Can ELK be brute-forced? Intertheoretic reduction

Eliciting Latent Knowledge problem for the unfamiliar:

Suppose we train a model to predict what the future will look like according to cameras and other sensors. We then use planning algorithms to find a sequence of actions that lead to predicted futures that look good to us.

But some action sequences could tamper with the cameras so they show happy humans regardless of what’s really happening. More generally, some futures look great on camera but are actually catastrophically bad.

In these cases, the prediction model "knows" facts (like "the camera was tampered with") that are not visible on camera but would change our evaluation of the predicted future if we learned them. How can we train this model to report its latent knowledge of off-screen events?

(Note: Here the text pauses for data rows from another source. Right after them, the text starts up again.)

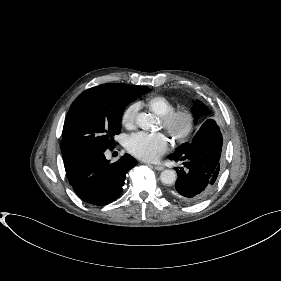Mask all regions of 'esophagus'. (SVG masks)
<instances>
[{
  "mask_svg": "<svg viewBox=\"0 0 281 281\" xmlns=\"http://www.w3.org/2000/svg\"><path fill=\"white\" fill-rule=\"evenodd\" d=\"M154 169L158 170V171H162L164 170V167L163 166H158V165H155V166H152Z\"/></svg>",
  "mask_w": 281,
  "mask_h": 281,
  "instance_id": "34e87169",
  "label": "esophagus"
}]
</instances>
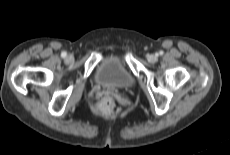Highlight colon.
<instances>
[{
  "instance_id": "colon-1",
  "label": "colon",
  "mask_w": 230,
  "mask_h": 155,
  "mask_svg": "<svg viewBox=\"0 0 230 155\" xmlns=\"http://www.w3.org/2000/svg\"><path fill=\"white\" fill-rule=\"evenodd\" d=\"M100 108L108 115H115L119 112L118 105L111 97H105L100 103Z\"/></svg>"
}]
</instances>
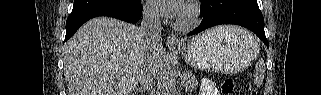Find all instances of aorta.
I'll use <instances>...</instances> for the list:
<instances>
[{"instance_id": "762f6f07", "label": "aorta", "mask_w": 321, "mask_h": 95, "mask_svg": "<svg viewBox=\"0 0 321 95\" xmlns=\"http://www.w3.org/2000/svg\"><path fill=\"white\" fill-rule=\"evenodd\" d=\"M177 77L175 62L169 58L161 75L159 95H175Z\"/></svg>"}]
</instances>
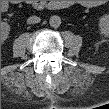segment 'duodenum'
Returning <instances> with one entry per match:
<instances>
[{"label": "duodenum", "mask_w": 109, "mask_h": 109, "mask_svg": "<svg viewBox=\"0 0 109 109\" xmlns=\"http://www.w3.org/2000/svg\"><path fill=\"white\" fill-rule=\"evenodd\" d=\"M13 2H16V1H13ZM28 4L38 10H43L50 5L49 3L44 1H29Z\"/></svg>", "instance_id": "obj_1"}]
</instances>
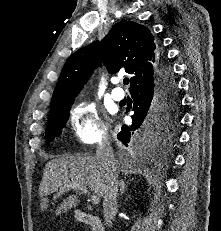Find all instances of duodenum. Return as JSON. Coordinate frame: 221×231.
Wrapping results in <instances>:
<instances>
[{
	"mask_svg": "<svg viewBox=\"0 0 221 231\" xmlns=\"http://www.w3.org/2000/svg\"><path fill=\"white\" fill-rule=\"evenodd\" d=\"M78 222L89 225L93 231H104L102 220L99 216L86 213L80 209L75 211Z\"/></svg>",
	"mask_w": 221,
	"mask_h": 231,
	"instance_id": "duodenum-1",
	"label": "duodenum"
}]
</instances>
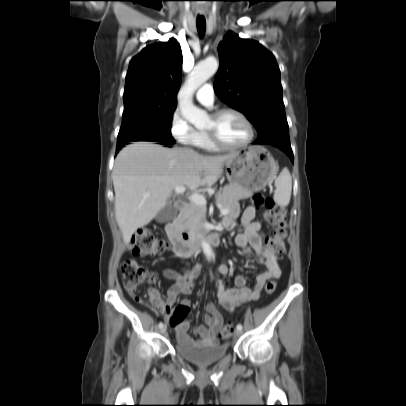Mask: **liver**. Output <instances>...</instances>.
Returning <instances> with one entry per match:
<instances>
[{
	"label": "liver",
	"instance_id": "6515ba94",
	"mask_svg": "<svg viewBox=\"0 0 406 406\" xmlns=\"http://www.w3.org/2000/svg\"><path fill=\"white\" fill-rule=\"evenodd\" d=\"M234 154L204 156L185 148L139 141L123 148L113 168L115 218L128 244L134 232L151 222L177 186L195 191L212 185Z\"/></svg>",
	"mask_w": 406,
	"mask_h": 406
}]
</instances>
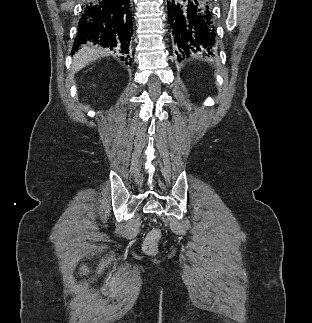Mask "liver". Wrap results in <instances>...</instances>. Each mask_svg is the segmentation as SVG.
<instances>
[{
	"mask_svg": "<svg viewBox=\"0 0 312 323\" xmlns=\"http://www.w3.org/2000/svg\"><path fill=\"white\" fill-rule=\"evenodd\" d=\"M108 50H96V48H88V46H83L81 50L76 52L72 60V72H79L82 68H85L89 62L97 60L100 56H105Z\"/></svg>",
	"mask_w": 312,
	"mask_h": 323,
	"instance_id": "obj_1",
	"label": "liver"
}]
</instances>
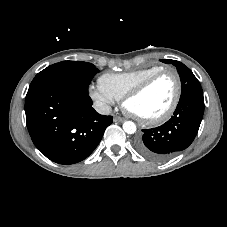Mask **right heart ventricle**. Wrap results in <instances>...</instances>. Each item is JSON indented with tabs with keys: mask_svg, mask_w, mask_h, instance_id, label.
Here are the masks:
<instances>
[{
	"mask_svg": "<svg viewBox=\"0 0 227 227\" xmlns=\"http://www.w3.org/2000/svg\"><path fill=\"white\" fill-rule=\"evenodd\" d=\"M161 69L162 66H150L123 73H106L99 78V85L115 99H121L127 91Z\"/></svg>",
	"mask_w": 227,
	"mask_h": 227,
	"instance_id": "e07e8e85",
	"label": "right heart ventricle"
}]
</instances>
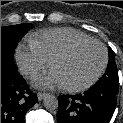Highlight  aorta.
I'll use <instances>...</instances> for the list:
<instances>
[{
    "mask_svg": "<svg viewBox=\"0 0 123 123\" xmlns=\"http://www.w3.org/2000/svg\"><path fill=\"white\" fill-rule=\"evenodd\" d=\"M46 110L54 111L58 108V99L54 95H46L43 100Z\"/></svg>",
    "mask_w": 123,
    "mask_h": 123,
    "instance_id": "1",
    "label": "aorta"
}]
</instances>
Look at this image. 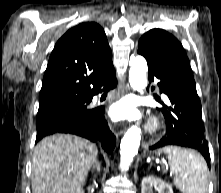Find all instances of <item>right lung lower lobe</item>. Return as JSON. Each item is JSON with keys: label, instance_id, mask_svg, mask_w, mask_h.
I'll return each instance as SVG.
<instances>
[{"label": "right lung lower lobe", "instance_id": "right-lung-lower-lobe-1", "mask_svg": "<svg viewBox=\"0 0 221 193\" xmlns=\"http://www.w3.org/2000/svg\"><path fill=\"white\" fill-rule=\"evenodd\" d=\"M116 84L115 70H113L97 85L95 92L89 98L90 101L97 93H100L103 90L113 89L116 87ZM104 111V108L93 109L90 117L86 120L73 122L51 130L37 132L36 142L43 137L54 133H71L85 137L93 142L100 141L104 150L111 154L116 145V137L108 128V124L104 119Z\"/></svg>", "mask_w": 221, "mask_h": 193}]
</instances>
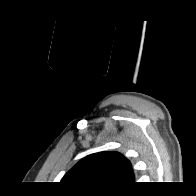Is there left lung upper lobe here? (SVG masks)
I'll list each match as a JSON object with an SVG mask.
<instances>
[{"instance_id": "1", "label": "left lung upper lobe", "mask_w": 196, "mask_h": 196, "mask_svg": "<svg viewBox=\"0 0 196 196\" xmlns=\"http://www.w3.org/2000/svg\"><path fill=\"white\" fill-rule=\"evenodd\" d=\"M69 188L86 192L112 191L134 183L130 162L118 152L91 154L62 178Z\"/></svg>"}]
</instances>
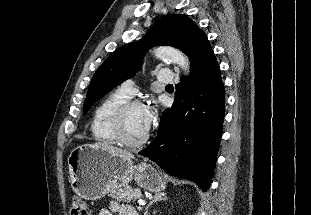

The most analyzed version of the problem is a toy scenario with a diamond in the vault:

Imagine you are developing an AI to control a state-of-the-art security system intended to protect a diamond from theft. The security system, the SmartVault, is a building with a vast array of sensors and actuators which can be combined in complicated ways to detect and stop even very sophisticated robbery attempts. (...) The SmartVault can execute plans sufficiently sophisticated that humans can’t really know if the diamond is safe or merely appears safe. Whatever complicated hard-to-follow sequence of actions the search procedure found might actually have replaced the diamond with a fake, or tampered with the camera

So we have humans with their human ontology, the Predictor (the model we need to interpret), the Planner (can be ignored for simplicity), and maybe we're training a Reporter (intended to interpret the Predictor). We want to know whether there's a real diamond in the vault.

We assume the Predictor is inner-aligned to myopically making predictions, it won't strategically mislead us by outputting wrong information at the right time. We also assume that something (Z) strongly correlated with the real diamond is important for the Predictor's ability to make good predictions (this is ARC's working definition of knowledge).

I was wondering whether the problem is possible to solve with brute force, at least if we have unlimited compute:

  1. Formalize the human model of physics. (Let's assume the model is true enough or we can check if it's true enough.)
  2. Prove that Predictor's model reduces to the human model under normal conditions. This will give us a correspondence between the human ontology and the Predictor's ontology.

Is step 2 possible, at least with unlimited compute? This is basically the crux of my question. Some reasons to believe it's possible:

  • We do something like this with models of physics. For example, we prove that general relativity reduces to Newtonian mechanics under normal conditions. With enough compute I could take String Theory and check all the 10500 possible universes to find ours. Since the Predictor is inner-aligned, it can be treated basically as a model of physics[1]... In philosophy, this is called intertheoretic reduction (on Stanford). It's not entirely defined now, but it's reasonable to believe it is definable. There should exist a canonical way to match one model of physics to another. If there are multiple, equally good ways to map the current human physics to the true physics (leading to different interpretations of reality), then it would mean the human physics isn't grounded in anything at all.

I believe I'm not just restating the problem. I'm saying there should be a principled way to just prove how exactly one model reduces to the other instead of using arbitrary tricks to create a Reporter.

Related work

The most similar proposal to this I remember is "have AI help humans improve our understanding". It is dismissed for being uncompetitive. Yet uncompetitive ELK is arguably not actually solved and there are deeper reasons to reject the proposal. It relies on more roundabout methods than just using brute force to find the intertheoretic reduction.

ARC's heuristic explanations and no-coincidence principle agenda sounds similar too, but it's more ambiguous than intertheoretic reduction. It's a claim about all of math.

There's also the proposal 2.1 by Abram Demski, but I can't entirely parse it.

Problems I see

Some problems with 2 step I can think of -

A) The Predictor might be a mess of high-level and low-level variables.

B) The Predictor might use multiple models of physics at the same time. Similar thing is mentioned in this counterexample.

C) The Predictor might use heuristics instead of physical laws. (Though that, by ARC's definition of knowledge, would mean the Predictor doesn't "know" the consequences of the laws beyond the heuristics.)

I think it's pretty uncertain how much those are "real" problems. Maybe a clever version of intertheoretic reduction would deal with them automatically. A mathematical/philosophical analysis is needed. In any case, it feels like a big missed opportunity to not talk about intertheoretic reduction in the context of ELK at all.

  1. ^

    This might require making an additional assumption that the Predictor models physics, but ARC is ready to make it I think.